More power to the C++ gurus

I’ve seen some discussions lately on the web about POD types in C++. These are classes without complicated constructors, assignment operators, etc and are extremely useful for defining things like vectors (float vectors, not the standard library list).

Trouble is, in games your expert programmer will define the vector in the most efficient POD way and everything will run well. That is until someone less obsessed with the low-level details of C++ comes along, flips to the appropriate page of their object oriented programming book, and adds a complex constructor to the class. Everything will continue to work but there’s a very good chance that programmer just wreaked havoc on the frame-rate.

So, here’s what i’m proposing. I want an attribute, just like the __attribute__ extension GCC already has which says “this is a POD class so don’t let anyone add anything to it that stops it being POD”. Note, i don’t want the attribute to make the class POD, its already POD by design. I want the attribute to enforce that property to stop anyone doing anything unwanted thats allowed by the language, but will make the engine gurus angry.

Anyway, just an idea, but one that I think could really be valuable. I’ve also been thinking that a command line option to ban calling virtual functions or malloc from an __attribute__((hot)) function would be nice, or maybe a new attribute that means “so hot you can’t call virtuals from in here”.

Also, just realised the POD attribute isn’t strictly necessary as you could define a union containing an element of the class and comment next to it to say that the union is guaranteeing the POD-ness of the class, but I still like the idea of having more attributes to control allowed code (and give error messages when the rules are broken), and not just hint things to the compiler as most current attributes do.

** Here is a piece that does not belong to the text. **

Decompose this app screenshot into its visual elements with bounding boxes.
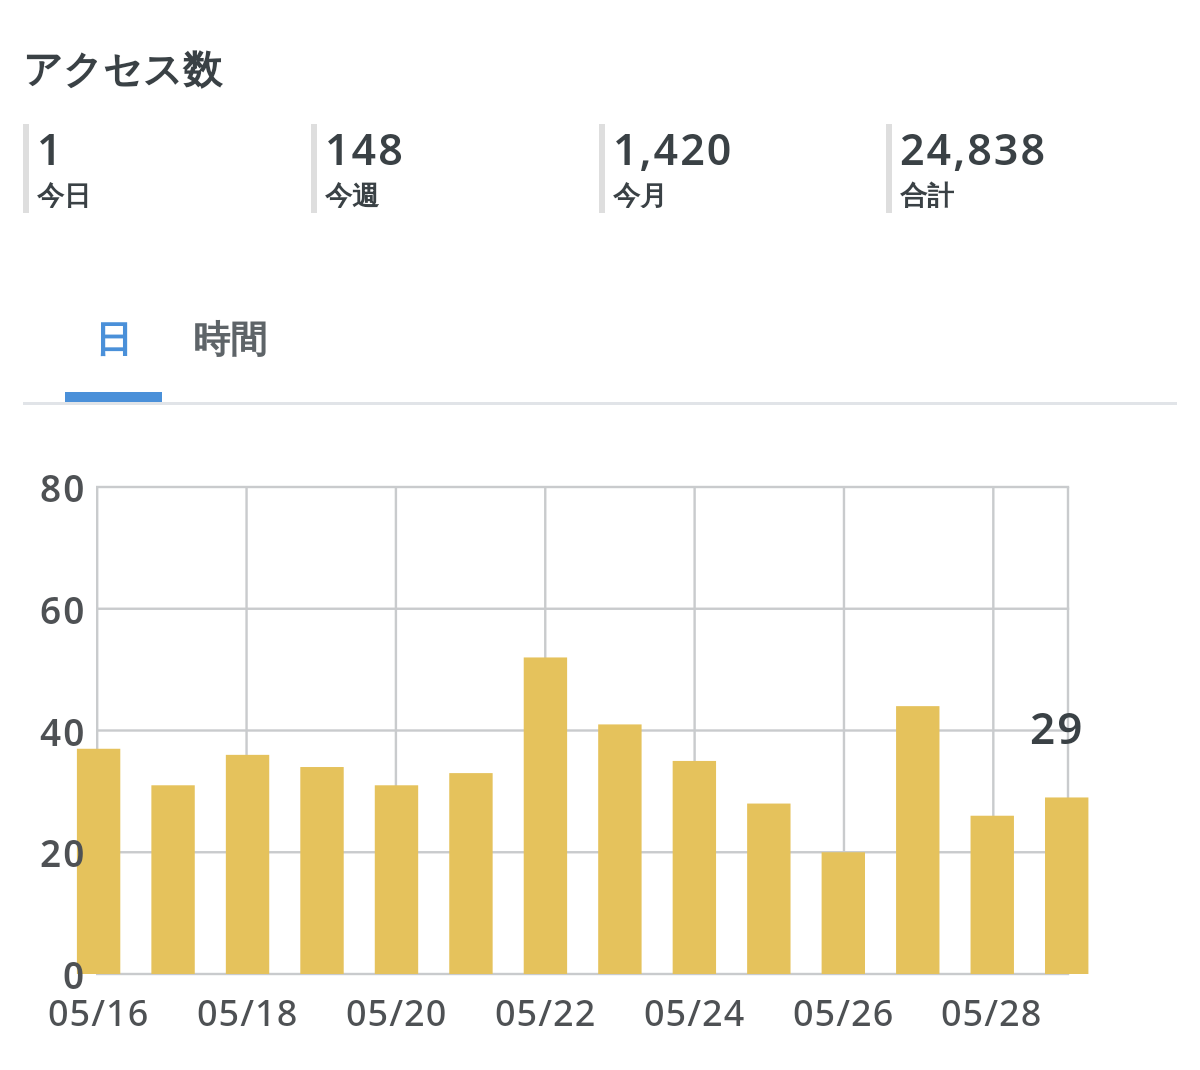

Posted in C++, Compilers | Tagged | 5 Comments

Why SPUs need aligned data

SPU programming is a daunting prospect at the best of times. Can’t get useful data without first issuing some DMAs. Can’t get too much data because the code and the data must never exceed 256KB. Can’t load/store/process anything other than a 16-byte vector. This last one is what i’m going to focus on optimizing here.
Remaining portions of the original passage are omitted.